Dave Williams

No. 30, 22
- Position: Running back

Personal information
- Born: March 10, 1954 (age 72) Minden, Louisiana, U.S.
- Listed height: 6 ft 2 in (1.88 m)
- Listed weight: 210 lb (95 kg)

Career information
- High school: Homer (Homer, Louisiana)
- College: Colorado
- NFL draft: 1976: 7th round, 208th overall pick

Career history
- Dallas Cowboys (1976)*; Calgary Stampeders (1976); San Francisco 49ers (1977–1978); Chicago Bears (1979–1981);
- * Offseason and/or practice squad member only

Awards and highlights
- Second-team All-Big Eight (1975);

Career NFL statistics
- Rushing attempts: 172
- Rushing yards: 501
- Receptions: 92
- Receiving yards: 675
- Total TDs: 11
- Stats at Pro Football Reference

= Dave Williams (running back) =

American football player (born 1954)

David Ray Williams (born March 10, 1954) is an American former professional football player who was a running back in the National Football League (NFL) for the San Francisco 49ers and Chicago Bears. He also played for the Calgary Stampeders of the Canadian Football League (CFL), and played college football at the Colorado Buffaloes.

==Early life==
Williams attended Homer High School in Louisiana. He attended Grambling State University before accepting a scholarship from the University of Colorado at Boulder, where he played quarterback for the Buffaloes, and was also a sprinter on the track team.

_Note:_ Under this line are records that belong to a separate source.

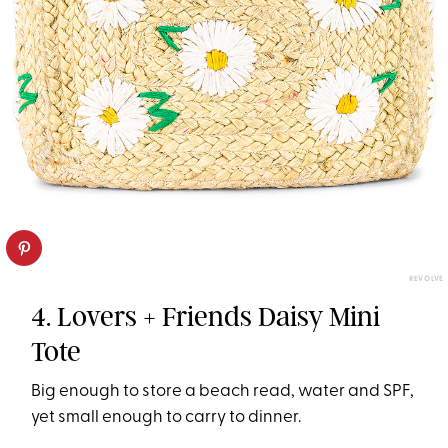
REVOLVE
4. Lovers + Friends Daisy Mini
Tote
Big enough to store a beach read, water and SPF,
yet small enough to carry to dinner.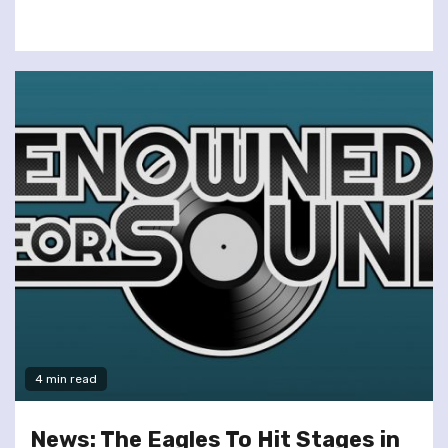
4 min read
News: The Eagles To Hit Stages in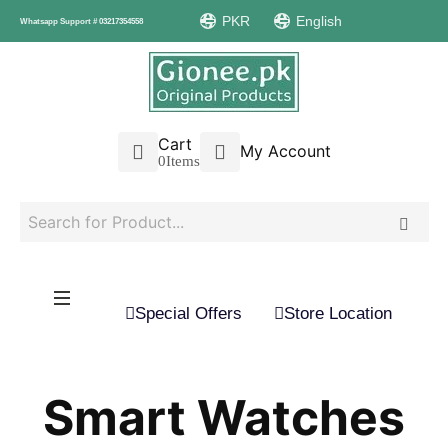
PKR
English
Whatsapp Support # 03217354558
Cart
My Account
0
Items
Special Offers
Store Location
Smart Watches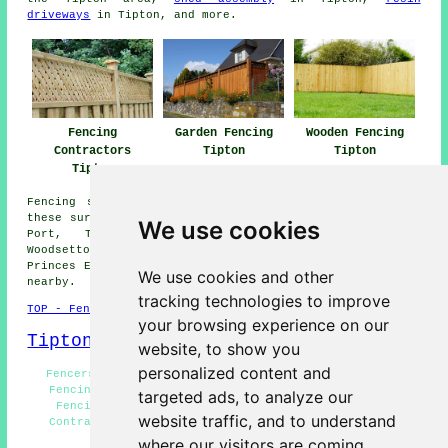
driveways
in Tipton, and more.
Fencing
Garden Fencing
Wooden Fencing
Contractors
Tipton
Tipton
Tipton
Fencing services are available in Tipton and also in
these surrounding areas: Upper Gornal, Woodcross, Dudley
We use cookies
Port, Tividale, Wallbrook, Bilston, Bloomfield,
Woodsetton, Horseley, Netherton, Summer Hill, Roseville,
Princes End, Bradley, Coseley, Oldbury, and other places
We use cookies and other
nearby.
tracking technologies to improve
TOP - Fencing Contractors Tipton
your browsing experience on our
Tipton Map
website, to show you
personalized content and
Fencers Tipton - Fence Installation Tipton - Garden
Fencing Tipton - Fence Replacement Tipton - Wooden
targeted ads, to analyze our
Fencing Tipton - Garden Decking Tipton - Fencing
website traffic, and to understand
Contractors Near Me - Fencing Contractors Tipton -
Pergola Installation Tipton
where our visitors are coming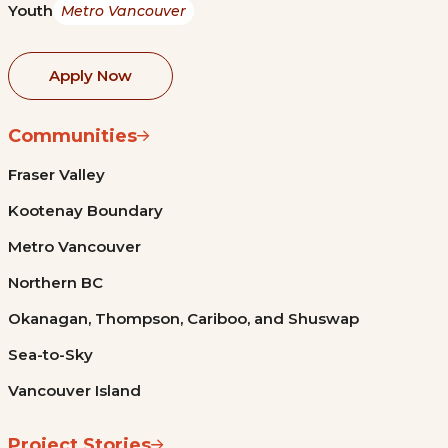
Youth
Metro Vancouver
Apply Now
Communities
Fraser Valley
Kootenay Boundary
Metro Vancouver
Northern BC
Okanagan, Thompson, Cariboo, and Shuswap
Sea-to-Sky
Vancouver Island
Project Stories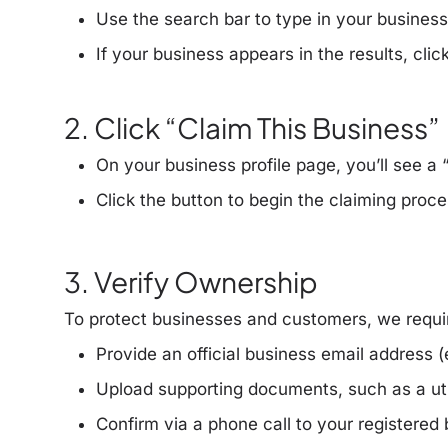
Use the search bar to type in your busines
If your business appears in the results, cli
2. Click “Claim This Business”
On your business profile page, you’ll see a
Click the button to begin the claiming proce
3. Verify Ownership
To protect businesses and customers, we requi
Provide an
official business email address
(
Upload
supporting documents
, such as a uti
Confirm via a
phone call
to your registered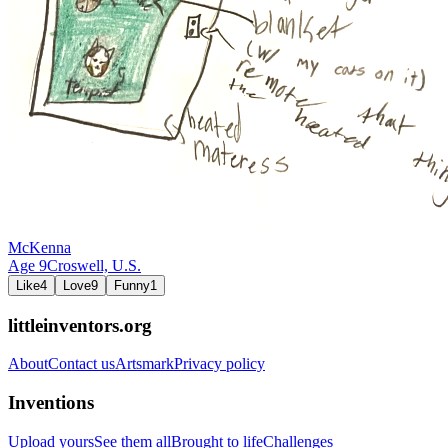
McKenna
Age
9
Croswell,
U.S.
Like
4
Love
9
Funny
1
littleinventors.org
About
Contact us
Artsmark
Privacy policy
Inventions
Upload yours
See them all
Brought to life
Challenges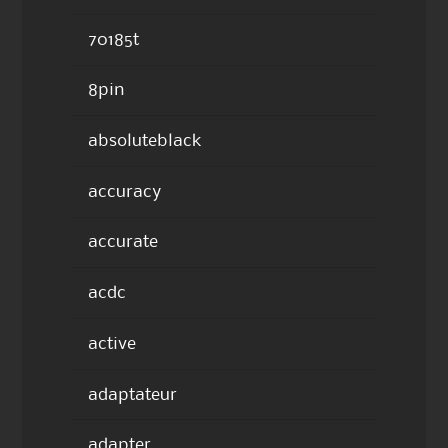
70185t
8pin
absoluteblack
accuracy
accurate
acdc
active
adaptateur
adapter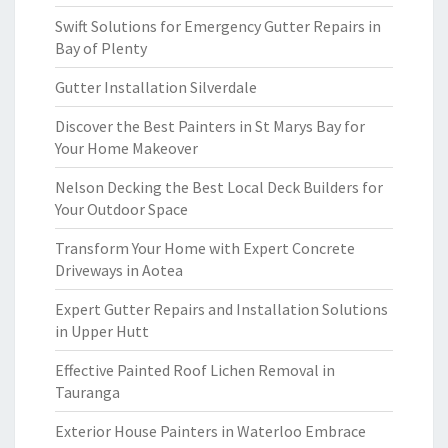
Swift Solutions for Emergency Gutter Repairs in
Bay of Plenty
Gutter Installation Silverdale
Discover the Best Painters in St Marys Bay for
Your Home Makeover
Nelson Decking the Best Local Deck Builders for
Your Outdoor Space
Transform Your Home with Expert Concrete
Driveways in Aotea
Expert Gutter Repairs and Installation Solutions
in Upper Hutt
Effective Painted Roof Lichen Removal in
Tauranga
Exterior House Painters in Waterloo Embrace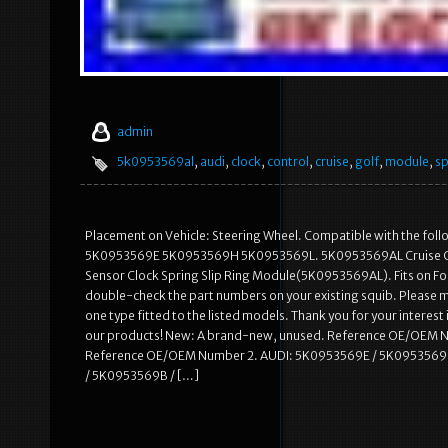
admin
5k0953569al
,
audi
,
clock
,
control
,
cruise
,
golf
,
module
,
sp
Placement on Vehicle: Steering Wheel. Compatible with the
5K0953569E 5K0953569H 5K0953569L. 5K0953569AL Cruise Contro
Sensor Clock Spring Slip Ring Module(5K0953569AL). Fits on Follo
double-check the part numbers on your existing squib. Please m
one type fitted to the listed models. Thank you for your interest 
our products! New: A brand-new, unused. Reference OE/OEM 
Reference OE/OEM Number 2. AUDI: 5K0953569E / 5K0953569
/ 5K0953569B / […]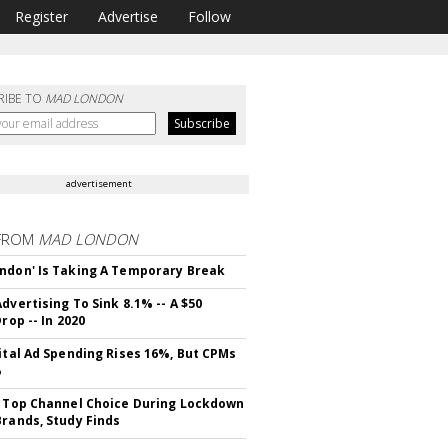
Register
Advertise
Follow
RIBE TO
MAD LONDON
advertisement
FROM
MAD LONDON
ndon' Is Taking A Temporary Break
dvertising To Sink 8.1% -- A $50
Drop -- In 2020
gital Ad Spending Rises 16%, But CPMs
%
s Top Channel Choice During Lockdown
Brands, Study Finds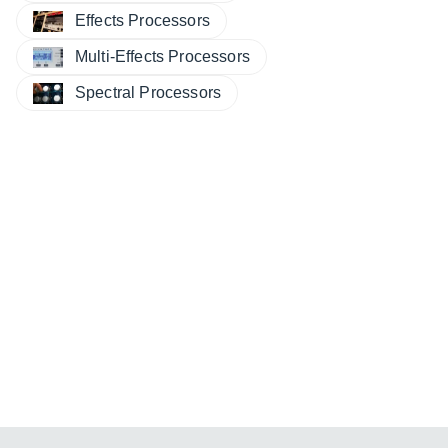
Effects Processors
Multi-Effects Processors
Spectral Processors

As a junior in 1974, he made 73 completions out of 139 attempts (52.5%) for 899 yards and 3 touchdowns, while rushing for 190 yards and 4 touchdowns. In his last year, he had 103 completions out of 172 attempts (59.9%) for 1,282 yards and 7 touchdowns, while rushing for 572 yards and 7 touchdowns. He finished his career as CU's total offense record holder with 3,576 yards.

==Professional career==
===Dallas Cowboys===
Williams was selected by the Dallas Cowboys in the seventh round (208th overall) of the 1976 NFL draft as an athlete, with the intention of playing him at running back, but he opted not to sign with the team.

===Calgary Stampeders===
On May 19, 1976, he was signed by the Calgary Stampeders of the Canadian Football League to play quarterback.

===San Francisco 49ers===
In 1977, Williams was signed by the San Francisco 49ers as a free agent. That season, he was a backup running back (alongside O.J. Simpson), but also returned one kickoff for a touchdown. The next year, he was used mostly on special teams as a kickoff returner, then was released by new head coach Bill Walsh on August 20, 1979.

===Chicago Bears===
Nine days later on August 29, Williams was signed as a free agent by the Chicago Bears. He started twelve games at fullback after Roland Harper was lost for the year with a knee injury, while blocking for Walter Payton and registering 755 all-purpose yards. The next year, he returned to a backup and special teams role.

The biggest highlight of Williams' NFL career came on Thanksgiving Day 1980 against the Detroit Lions, when he returned the opening overtime kickoff 95 yards for the game-winning touchdown, completing a comeback from a 17–3 fourth-quarter deficit. At the time, it was the shortest overtime in NFL history. In November 1981, he was placed on the injured reserve list with a fractured leg.

==Personal life==
His nephews Brock Williams and John Williams also played in the National Football League.